Solve eigen

Any library can help me to solve the eigenvalue of a big sparse matrix with cuda

CULA:
http://on-demand.gputechconf.com/gtc/2013/presentations/S3141-GPU-Acceleration-Sparse-Linear-Algebra-Algorithms.pdf

and MAGMA:
http://on-demand.gputechconf.com/gtc/2014/presentations/S4541-magma-linear-algebra-gpus.pdf

are two GPU-accelerated libraries you may want to look at.

There is of course also cusparse, and SuiteSparse is starting to add GPU acceleration to some functions:

http://www.cise.ufl.edu/research/sparse/SuiteSparse/

Thank you for help txbob.
The first lib CULA. Its sparse tool isn’t free probably. I can’t download it. MAGMA is great lib. But I can’t build on windows. That’t too bad.
I hope cusparse can solve in the future. Now I am trying MAGMA and slepc on linux.
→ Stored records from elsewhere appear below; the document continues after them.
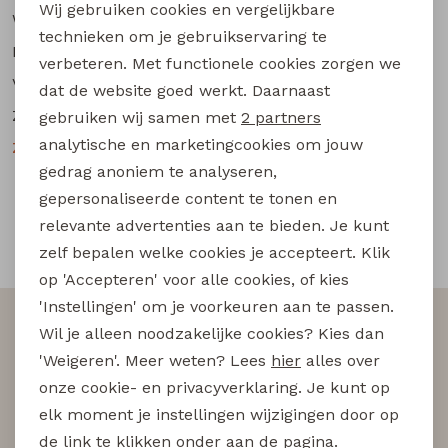
Buitenjack
Wij gebruiken cookies en vergelijkbare
Woensdag
09:30 - 18:00 uur
Personalisatie cookies
technieken om je gebruikservaring te
Donderdag
09:30 - 18:00 uur
Bermuda's
verbeteren. Met functionele cookies zorgen we
Analytische cookies
Vrijdag
09:30 - 20:00 uur
dat de website goed werkt. Daarnaast
Marketing cookies
Zaterdag
09:30 - 17:00 uur
Piraat broeken
gebruiken wij samen met
2 partners
analytische en marketingcookies om jouw
Zondag
gesloten
gedrag anoniem te analyseren,
Lange broeken
gepersonaliseerde content te tonen en
relevante advertenties aan te bieden. Je kunt
Rokken
Snelle en betrouwbare levering
zelf bepalen welke cookies je accepteert. Klik
op 'Accepteren' voor alle cookies, of kies
'Instellingen' om je voorkeuren aan te passen.
Altijd als eerste op de hoogte zijn?
Wil je alleen noodzakelijke cookies? Kies dan
Schrijf je in voor onze nieuwsbrief en wees als eerst
'Weigeren'. Meer weten? Lees
hier
alles over
op de hoogte van nieuwe acties!
onze cookie- en privacyverklaring. Je kunt op
elk moment je instellingen wijzigingen door op
de link te klikken onder aan de pagina.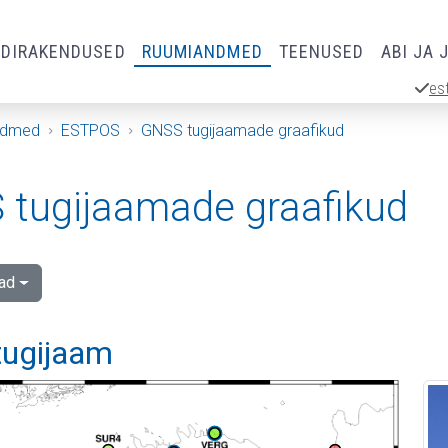
RDIRAKENDUSED
RUUMIANDMED
TEENUSED
ABI JA 
es
ndmed
ESTPOS
GNSS tugijaamade graafikud
tugijaamade graafikud
ad
tugijaam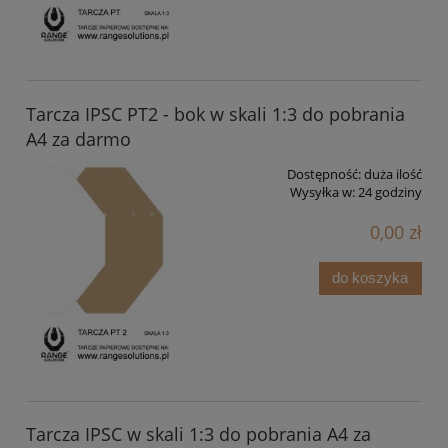
Tarcza IPSC PT2 - bok w skali 1:3 do pobrania
A4 za darmo
Dostępność:
duża ilość
Wysyłka w:
24 godziny
0,00 zł
do koszyka
Tarcza IPSC w skali 1:3 do pobrania A4 za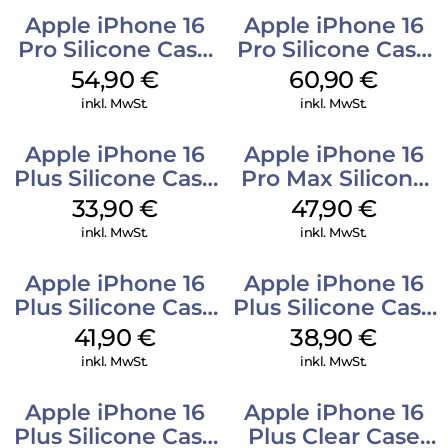
Apple iPhone 16
Apple iPhone 16
Pro Silicone Case
Pro Silicone Case
MagSafe Black
MagSafe Stone
54,90
€
60,90
€
Gray
inkl. MwSt.
inkl. MwSt.
Apple iPhone 16
Apple iPhone 16
Plus Silicone Case
Pro Max Silicone
MagSafe Lake
Case MagSafe
33,90
€
47,90
€
Green
Black
inkl. MwSt.
inkl. MwSt.
Apple iPhone 16
Apple iPhone 16
Plus Silicone Case
Plus Silicone Case
MagSafe Stone
MagSafe Denim
41,90
€
38,90
€
Gray
inkl. MwSt.
inkl. MwSt.
Apple iPhone 16
Apple iPhone 16
Plus Silicone Case
Plus Clear Case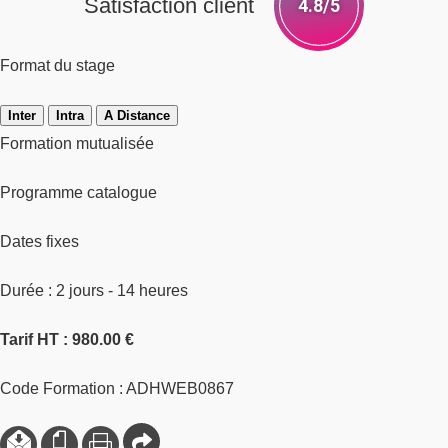
Satisfaction client
4.8/5
Format du stage
Inter
Intra
A Distance
Formation mutualisée
Programme catalogue
Dates fixes
Durée : 2 jours - 14 heures
Tarif HT : 980.00 €
Code Formation : ADHWEB0867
Did you know any other lib can solve it on windows with cuda?
Any way, Thank you indeed.

How big is the sparse matrix and what is the number of nnz ? If it is small enough (or dense enough) could you use the dense libraries (like MAGMA, which the newest version does exist for Windows).

There is an eigenvalue example in the CUDA SDK, and you can look at that code for the general idea of how to implement. The main issue is to implement using the sparse data formats I would assume.

My matrix is 190000*190000. It is a small matrix in my study. At same time the matrix is sparse enough, a row may only have a few nnz. My study is about nanoscale with FDFD method.

Now I am working on linux with other lib. I hope cusparse can solve in the future.